What is being asked -
Every line of the listing that contains the word "plus" is to be copied out.

** Data listing follows **

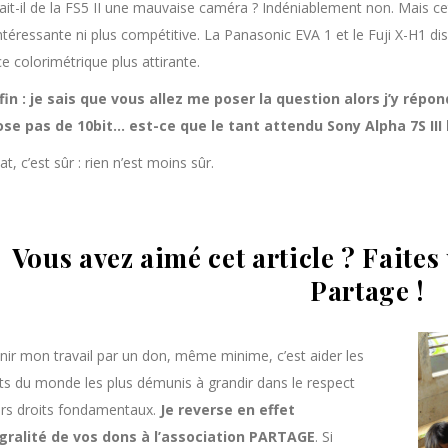
fait-il de la FS5 II une mauvaise caméra ? Indéniablement non. Mais c
intéressante ni plus compétitive. La Panasonic EVA 1 et le Fuji X-H1 d
e colorimétrique plus attirante.
fin : je sais que vous allez me poser la question alors j’y rép
se pas de 10bit… est-ce que le tant attendu Sony Alpha 7S III
tat, c’est sûr : rien n’est moins sûr.
Vous avez aimé cet article ? Faites
Partage !
nir mon travail par un don, même minime, c’est aider les
ts du monde les plus démunis à grandir dans le respect
urs droits fondamentaux.
Je reverse en effet
égralité de vos dons à l’association
PARTAGE
. Si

** End of Data listing **

Result for this task -
intéressante ni plus compétitive. La Panasonic EVA 1 et le Fuji X-H1 d
e colorimétrique plus attirante.
ts du monde les plus démunis à grandir dans le respect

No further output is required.